*ASSIGNMENT*:
Your answer must hold only the lines below from the line containing "FASZINIEREN" through the line containing "Vertretung von Gewalt­opfern", each reproduced exactly.

━━━ EXTRACTED INFORMATION ━━━

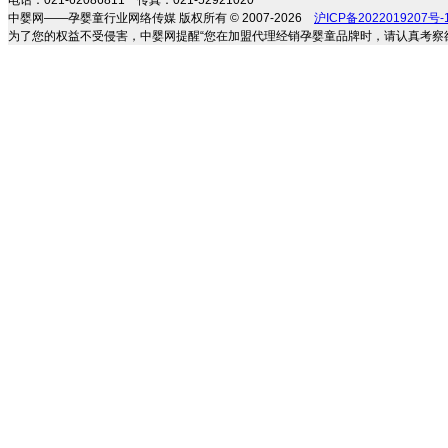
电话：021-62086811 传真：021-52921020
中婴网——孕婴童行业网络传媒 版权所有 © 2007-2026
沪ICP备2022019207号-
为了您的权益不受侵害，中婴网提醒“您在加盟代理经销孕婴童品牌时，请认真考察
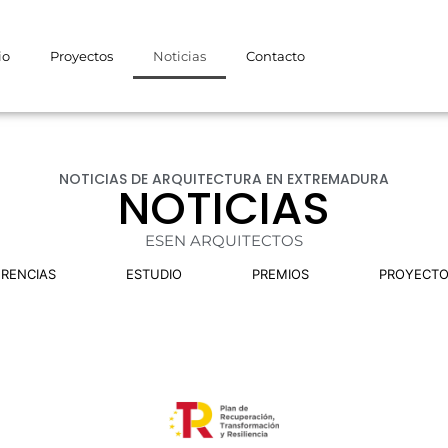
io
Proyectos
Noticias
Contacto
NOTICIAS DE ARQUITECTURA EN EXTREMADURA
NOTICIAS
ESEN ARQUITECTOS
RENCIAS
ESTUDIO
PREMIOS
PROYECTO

━━━
━━━ EXTRACTED INFORMATION ━━━

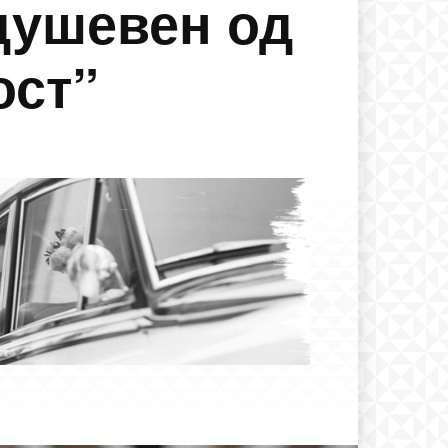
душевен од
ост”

━━━
━━━ EXTRACTED INFORMATION ━━━

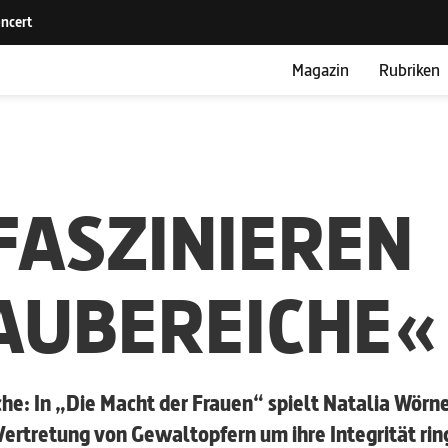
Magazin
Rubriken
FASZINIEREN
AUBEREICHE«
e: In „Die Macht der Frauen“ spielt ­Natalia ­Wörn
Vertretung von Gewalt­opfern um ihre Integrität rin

━━━

*ANSWER SECTION*:
FASZINIEREN
AUBEREICHE«
e: In „Die Macht der Frauen“ spielt ­Natalia ­Wörn
Vertretung von Gewalt­opfern um ihre Integrität rin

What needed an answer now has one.